Ayer, durante una tertulia literaria, me ví en la obligación de defender, pese a sus múltiples sombras, la labor de la Iglesia -institución y pueblo de Dios- como vertebradora de los valores de una sociedad que, a lo largo de los siglos, ha conformado la cultura y la vida de Occidente. Con muchas luces y muchas sombras. Mis interlocutores, personas muy formadas, inteligentes, sensibles y constructoras de puentes, echaban pestes de la Iglesia. Porque la entendían, como lamentablemente la entiende la mayor parte del mundo civilizado, como una institución anquilosada, autorreferencial, demasiado centrada en la condena y en la advertencia del pecado, y en la obligatoriedad de seguir un camino estrecho, con multitud de normas, castigos, preguntas unilaterales y respuestas uniformes. Una Iglesia rica y poderosa, oscura y sin sintonía con el mundo actual.
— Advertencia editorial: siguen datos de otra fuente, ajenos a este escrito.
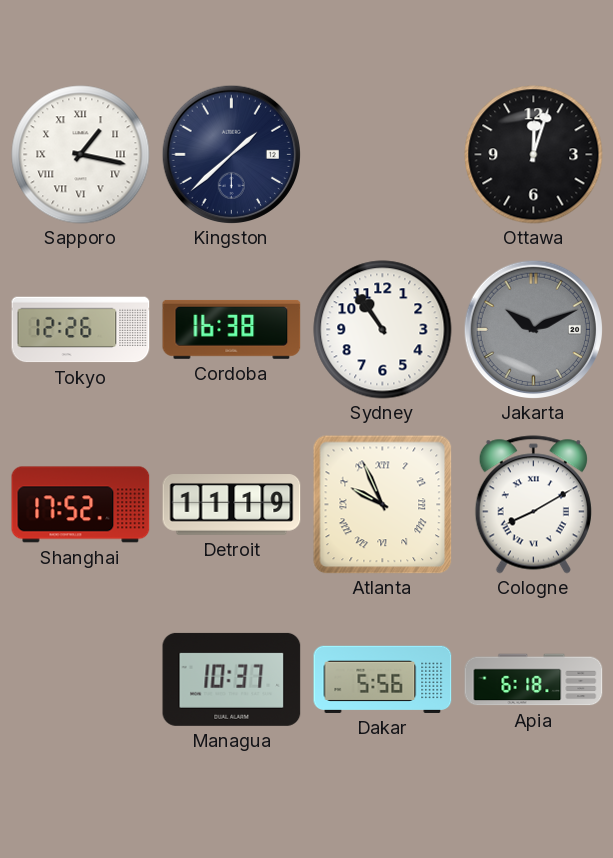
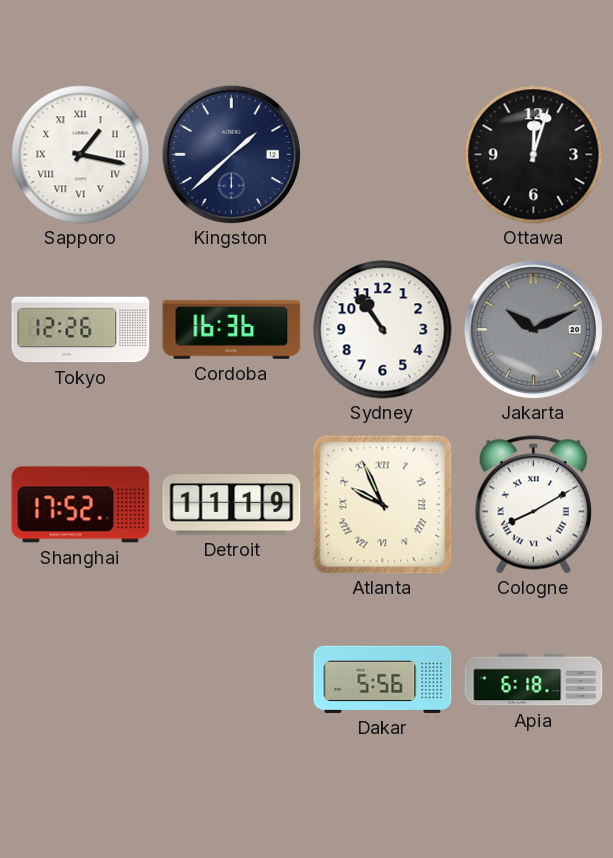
Cordoba: 16:38 -> 16:36
Managua: 10:37 -> none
Lo interesante de los clichés es que, aun conteniendo medias verdades o generalidades más o menos vagas, encierran verdades como puños. O, al menos, percepciones que son reales para buena parte de nuestra sociedad. Y eso, cierto o no, debería hacernos pensar, y mucho, a los que nos confesamos creyentes -y, por tanto, parte de esa Iglesia que es mucho más que edificios, capisayos y estructura, por otro lado-. Y actuar en consecuencia.

Ni Francisco ni los cardenales, obispos y demás nos van a sacar del marasmo. Pero bien pueden cumplir su función. Porque cada uno, dentro de nuestra diversidad, tenemos unos dones, unas funciones, unos "talentos", que desarrollar. Eso es, en buena medida, lo que celebramos en Pentecostés. Que, guiados por el Espíritu, podemos hablar distintas lenguas, ir a todos los rincones del mundo, con nuestras actitudes, formas y estilos, para llevar la Buena Noticia de la Vida y la Resurrección, del Amor y del Compromiso, de la Esperanza y la Alegría.
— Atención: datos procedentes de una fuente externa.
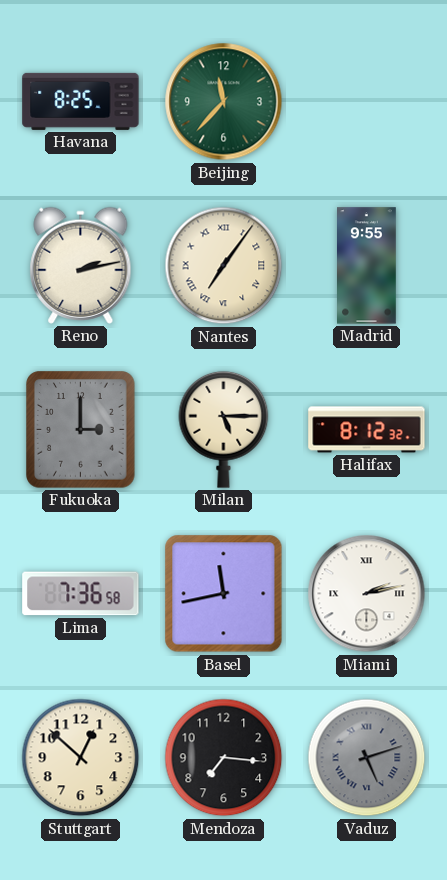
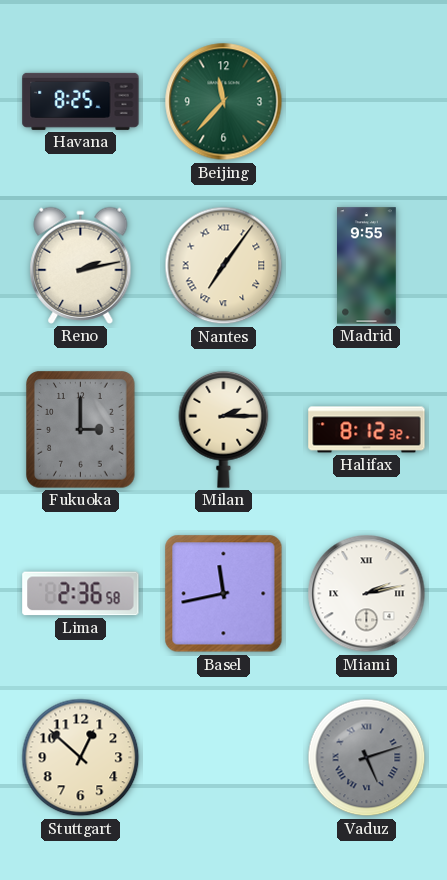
Milan: 5:15 -> 2:15
Lima: 7:36 -> 2:36
Mendoza: 7:16 -> none
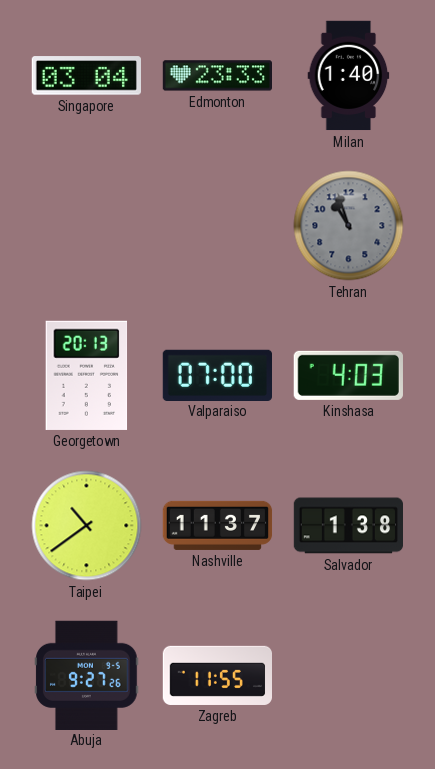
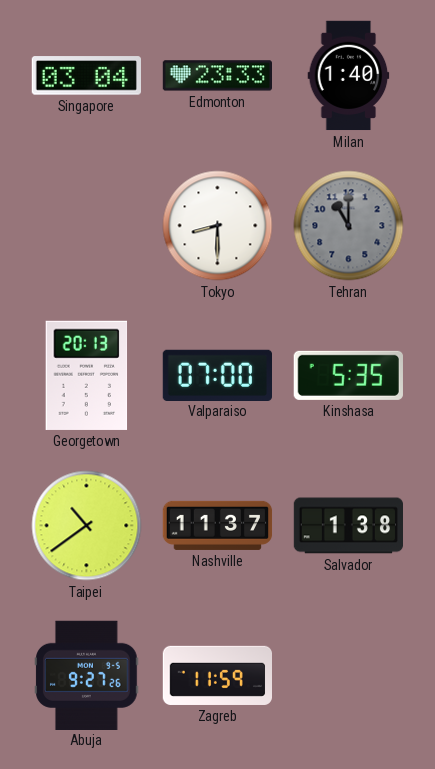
Tokyo: none -> 8:30
Tehran: 10:57 -> 11:00
Kinshasa: 4:03 -> 5:35
Zagreb: 11:55 -> 11:59
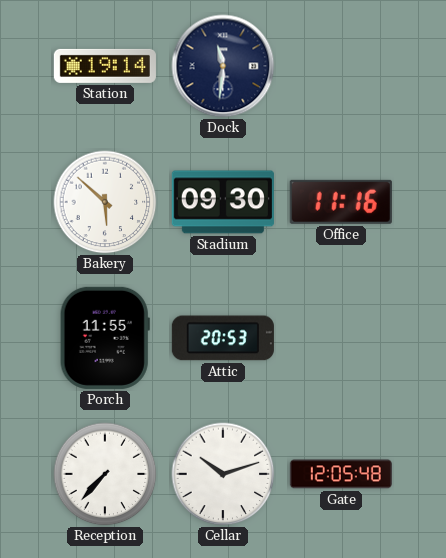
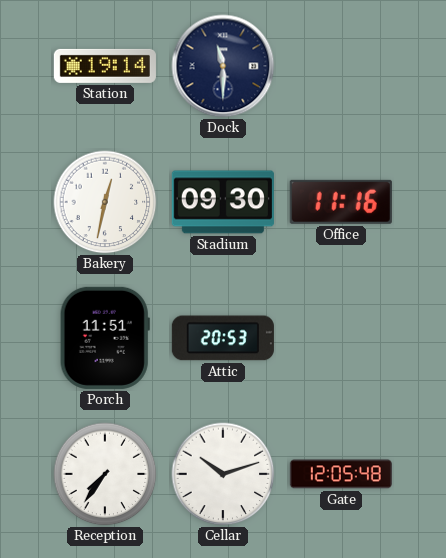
Dock: 11:31 -> 11:30
Bakery: 5:52 -> 12:32
Porch: 11:55 -> 11:51
Reception: 7:37 -> 7:36
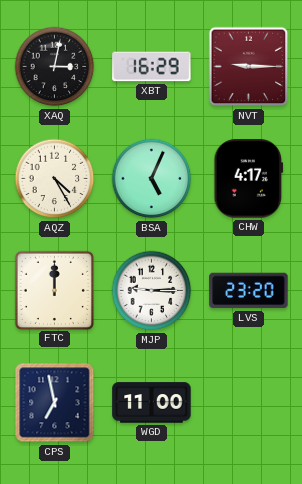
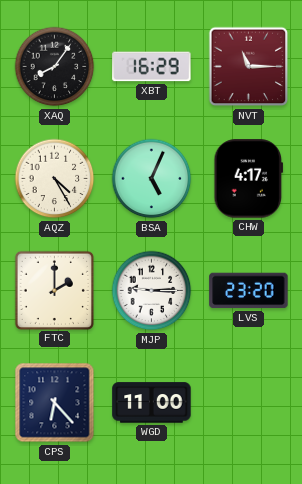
XAQ: 3:02 -> 8:06
NVT: 9:15 -> 11:15
FTC: 12:00 -> 2:00
CPS: 6:58 -> 6:23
Construir una Iglesia plural, y realmente católica -por universal, por abierta, por sencilla, por inclusiva- es un sueño para muchos. Un sueño que hay que ir cumpliendo en el mundo real. Y ya es hora de despertarnos. Decía antes que ni Francisco ni cardenales ni obispos van a construir ese sueño. Ni cada uno de nosotros. En solitario. Pero todos tenemos nuestra misión. Y, en este sentido, las palabras del Papa hoy, en la solemnidad de Pentecostés, son todo un aldabonazo, una suerte de primera piedra, para la reconstrucción -o la reforma, o el cambio de estilo arquitectónico, o la implementación de nuevas argumentaciones estilísticas, o como lo quiera llamar cada uno, hasta revolución si me apuran (aunque uno se tiene por moderado, al menos por comparación con el resto de los que escriben en este mundillo tan curioso)- de la Iglesia. De la Iglesia de verdad. La que Cristo dijo que se haría presente allá donde dos o más se reunieran en su nombre, en nombre del Amor, y con la base del Espíritu que habla mil lenguas y se hace entender en cualquier circunstancia.
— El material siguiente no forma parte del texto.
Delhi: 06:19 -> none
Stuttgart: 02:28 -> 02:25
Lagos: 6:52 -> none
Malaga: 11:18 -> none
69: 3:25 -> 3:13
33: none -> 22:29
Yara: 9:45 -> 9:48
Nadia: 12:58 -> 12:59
Hoy, Francisco ha dejado algunas frases. Éstas son algunas de ellas:





"No podemos encerrarnos en estructuras caducas que han perdido la capacidad de acogida"

"La diversidad de carismas es una gran riqueza en la Iglesia"

"En la Iglesia, la armonía la realiza el Espíritu"

"Si nos encerramos en nuestros exclusivismo caemos en la división"

"Vivir la diversidad en la comunión de la Iglesia"

"La Iglesia no puede seer autorreferencial"

"El Espíritu nos impulsa a salir, porque es el alma de la misión"

"El Espíritu nos impulsa hacia las periferias existenciales"

"Recordemos estas tres palabras: novedad, armonía, misión"







Francisco es sólo un hombre. El Papa, sí, pero eso no deja de ser coyuntural, pues su compromiso con la causa del Evangelio, al igual que el de cada uno de nosotros, viene impreso en el ADN de nuestra vida, y en la decisión que adoptamos -y que hemos de seguir refrendando cada día- de creer que el mensaje del Resucitado vale para cualquier lugar y época, y vale para construir una sociedad y un mundo mejores para todos. Insisto: para todos.

Incluso para los que puedan pensar que todo este post está trufado de utopía o de falsos deseos. Porque, en esto como en tantos ámbitos de la vida, todos somos necesarios. Incluso, los que aún azuzan hogueras. Aunque sólo sea para recordarnos que ese tiempo ya pasó, y que el sueño de una Iglesia plural, diversa, participativa, escuchante, armónica, plena del Evangelio de Jesús, aún es posible. Y que hoy es siempre todavía.